Arkansas sportsman

AGFC ready to liberalize furbearer hunting rules

Landowners and managers should get help managing turkey and quail Thursday when the Arkansas Game and Fish Commission votes on new furbearer regulations.

Introduced June 20, the new regulations will liberalize the taking of coyotes, raccoons, striped skunks, opossums, bobcats and foxes. The regulations are designed to provide additional hunting and trapping opportunities and to encourage the additional harvest of certain furbearers.

The new regulations will allow for hunting coyotes year round. Dogs may not be used to hunt coyotes during spring turkey season, and they may not be hunted at night.

Raccoon hunting will be allowed from July to the end of March.

Foxes may be hunted from Sept. 1 to the last day of February, and only during the day.

There will be no bag limit for striped skunks and raccoons. Currently, the daily limit for each is two. The commission's wildlife management division says there is no need for a limit at this time.

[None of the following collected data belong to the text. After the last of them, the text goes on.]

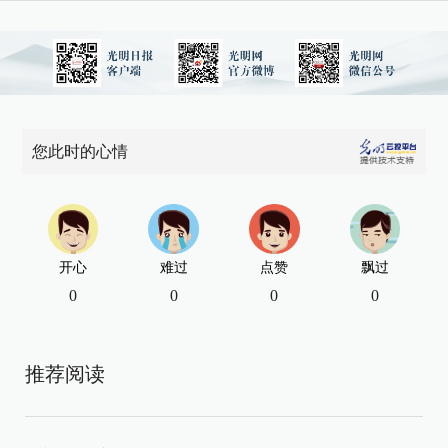
您此时的心情
开心
难过
点赞
飘过
0
0
0
0
推荐阅读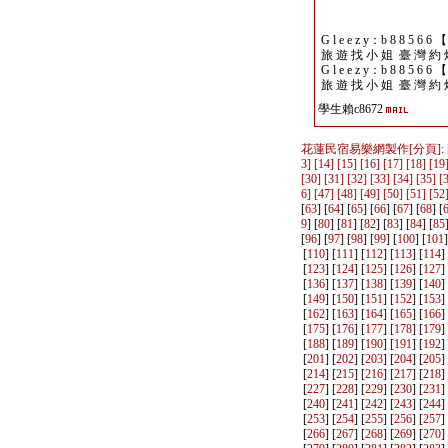
G l e e z y：b 8 8 5 6 6 
旅 遊 找 小 姐 臺 灣 約 
G l e e z y：b 8 8 5 6 6 
旅 遊 找 小 姐 臺 灣 約 
學生賴c8672
花蓮民宿易樂網製作
[分頁]: 
3
] [
14
] [
15
] [
16
] [
17
] [
18
] [
19
[
30
] [
31
] [
32
] [
33
] [
34
] [
35
] [
6
] [
47
] [
48
] [
49
] [
50
] [
51
] [
52
[
63
] [
64
] [
65
] [
66
] [
67
] [
68
] [
9
] [
80
] [
81
] [
82
] [
83
] [
84
] [
85
[
96
] [
97
] [
98
] [
99
] [
100
] [
101
]
[
110
] [
111
] [
112
] [
113
] [
114
]
[
123
] [
124
] [
125
] [
126
] [
127
]
[
136
] [
137
] [
138
] [
139
] [
140
]
[
149
] [
150
] [
151
] [
152
] [
153
]
[
162
] [
163
] [
164
] [
165
] [
166
]
[
175
] [
176
] [
177
] [
178
] [
179
]
[
188
] [
189
] [
190
] [
191
] [
192
]
[
201
] [
202
] [
203
] [
204
] [
205
]
[
214
] [
215
] [
216
] [
217
] [
218
]
[
227
] [
228
] [
229
] [
230
] [
231
]
[
240
] [
241
] [
242
] [
243
] [
244
]
[
253
] [
254
] [
255
] [
256
] [
257
]
[
266
] [
267
] [
268
] [
269
] [
270
]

Raccoons and opossums will be exempt from wanton waste regulations because the commission says the regulations are a barrier to hunters.

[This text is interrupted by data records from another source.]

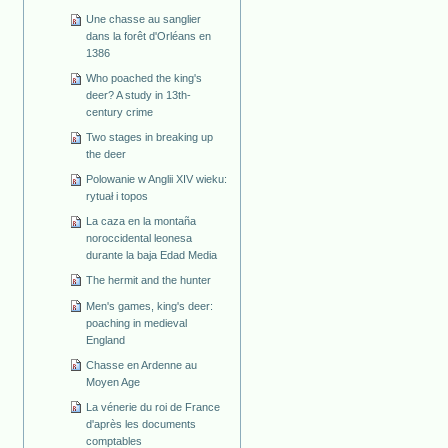
Une chasse au sanglier
dans la forêt d'Orléans en
1386
Who poached the king's
deer? A study in 13th-
century crime
Two stages in breaking up
the deer
Polowanie w Anglii XIV wieku:
rytuał i topos
La caza en la montaña
noroccidental leonesa
durante la baja Edad Media
The hermit and the hunter
Men's games, king's deer:
poaching in medieval
England
Chasse en Ardenne au
Moyen Age
La vénerie du roi de France
d'après les documents
comptables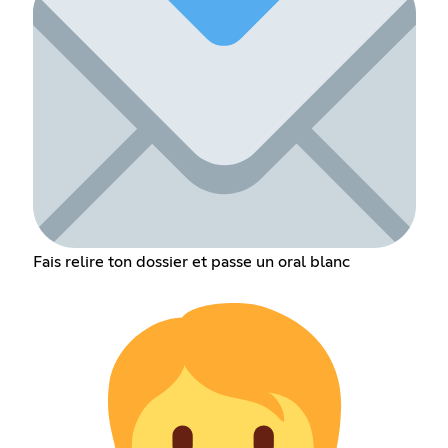
Fais relire ton dossier et passe un oral blanc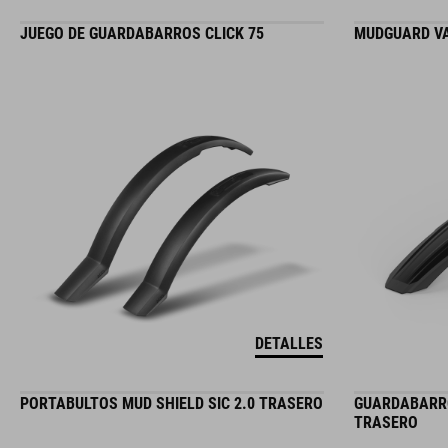
JUEGO DE GUARDABARROS CLICK 75
MUDGUARD VA
DETALLES
PORTABULTOS MUD SHIELD SIC 2.0 TRASERO
GUARDABARRO
TRASERO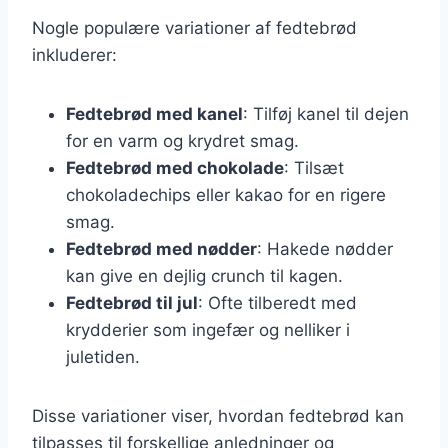
Nogle populære variationer af fedtebrød
inkluderer:
Fedtebrød med kanel
: Tilføj kanel til dejen
for en varm og krydret smag.
Fedtebrød med chokolade
: Tilsæt
chokoladechips eller kakao for en rigere
smag.
Fedtebrød med nødder
: Hakede nødder
kan give en dejlig crunch til kagen.
Fedtebrød til jul
: Ofte tilberedt med
krydderier som ingefær og nelliker i
juletiden.
Disse variationer viser, hvordan fedtebrød kan
tilpasses til forskellige anledninger og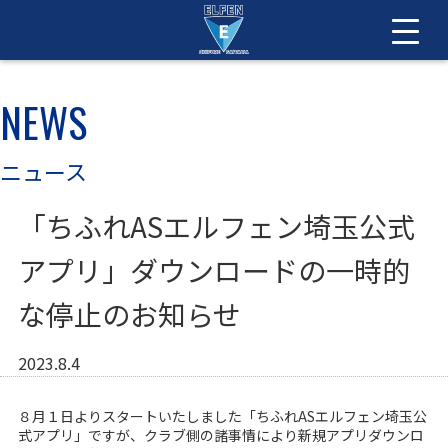
NEWS
ニュース
「ちふれASエルフェン埼玉公式
アプリ」ダウンロードの一時的
な停止のお知らせ
2023.8.4
８月１日よりスタートいたしました「ちふれ
AS
エルフェン埼玉公
式アプリ」ですが、クラブ側の諸事情により新規アプリダウンロ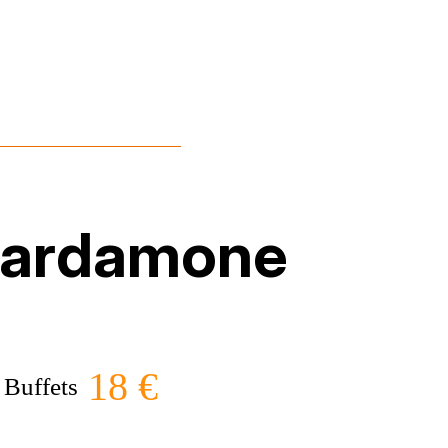
Cardamone
18 €
Buffets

The commission will create a free predator control permit for landowners, lease holders and for hunters who have permission to hunt private property owned by somebody else. There will be no license requirements to obtain the permit. This will allow the commission to survey permit recipients to evaluate the extent of participation and effectiveness.

Long ago, before pop culture socially criminalized the wearing of fur, most of the aforementioned animals were managed by commercial trappers. Fur prices dictated demand. When fur prices were high, trappers kept furbearer numbers in check.

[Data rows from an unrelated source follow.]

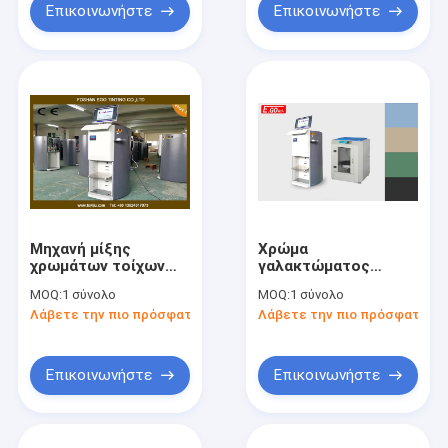
Επικοινωνήστε
Επικοινωνήστε
Μηχανή μίξης
Χρώμα
χρωμάτων τοίχων
γαλακτώματος
Tinter χρωμάτων
εμβολοφόρων
MOQ:
1 σύνολο
MOQ:
1 σύνολο
γαλακτώματος
αντλιών που βάφει
Λάβετε την πιο πρόσφατη τιμή
Λάβετε την πιο πρόσφατη τι
ακρίβειας υψηλού
και μηχανή 0.25L/min
χρώματος 50ML
Tinter χρωμάτων
τοίχων μηχανών
μίξης
Επικοινωνήστε
Επικοινωνήστε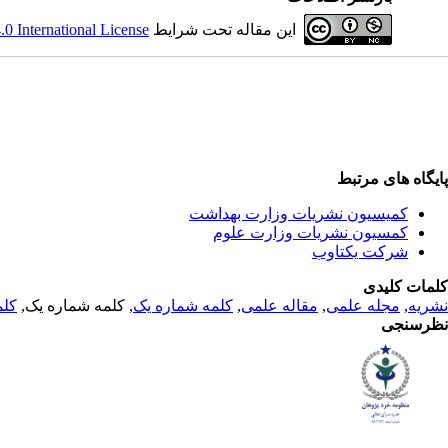
این مقاله تحت شرایط
 International License
پایگاه های مرتبط
کمیسیون نشریات وزارت بهداشت
کمسیون نشریات وزارت علوم
شرکت یکتاوب
کلمات کلیدی
نشریه
,
مجله علمی
,
مقاله علمی
,
کلمه شماره یک
, کلمه شماره یک,
کلم
نظرسنجی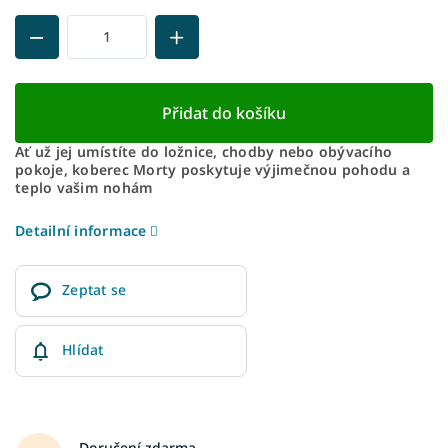
Přidat do košíku
Ať už jej umístíte do ložnice, chodby nebo obývacího
pokoje, koberec Morty poskytuje výjimečnou pohodu a
teplo vašim nohám
Detailní informace
Zeptat se
Hlídat
Doručení zdarma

Fur prices have been low for decades. Trappers don't spend the time and energy running traplines, skinning, scraping, stretching and softening pelts, taking them to market and dealing with all the paperwork necessary for them to accumulate, store and sell furs.

With the fur market functionally extinct, most trappers have abandoned their pursuit except on a hobby level.

As a result, furbearers are essentially unmanaged because they have few natural predators to keep their numbers in balance. They are especially destructive to wild turkeys, bobwhite quail and other ground nesting birds.

The public has told the commission loudly that it values turkeys, quail and other birds. The commission responded with regulations that will enable taking furbearers in a sporting context.

While trapping interest has waned, sport hunting of predators has soared. In fact, it is an independent hunting sector that has spawned a new genre of magazines, blogs, and television and internet video programming.

The firearms industry supplies an entire genre of predator hunting rifles. They are small-bore models designed for pinpoint accuracy at long ranges.

The apparel industry supplies predator-based garments and camouflage patterns.

Predator calling is now a big business that is serviced by a multitude of big and small companies making special calls to entice coyotes, bobcats and foxes.

For the Game and Fish Commission, it is a logical evolution to shift the management emphasis away from fur harvest to sport. Landowners invest a lot of time, effort and money to create turkey and quail habitat, but they have long complained about the overabundance of predators. They believe that their efforts only create more turkeys and quail for predators to eat. They don't see substantially more turkeys and quail, but they see substantially more predators.

Doomsayers will complain that the commission has devalued an entire class of wildlife, and that hunters will drive those animals to extinction.

That prophecy has not come close to reality anywhere that predator hunting is popular. Wherever pressure lifts, furbearers quickly repopulate. The regulations are merely a tool to help landowners and lessees manage a problematic wildlife component on properties with specific management goals.

Additionally, predator hunting is a relatively untapped opportunity in Arkansas. The new regulations will augment small game hunting, thus opening a portal to welcome new hunters. In this light, the regulations are merely a start. The commission should also promote predator hunting and hold workshops on how to do it.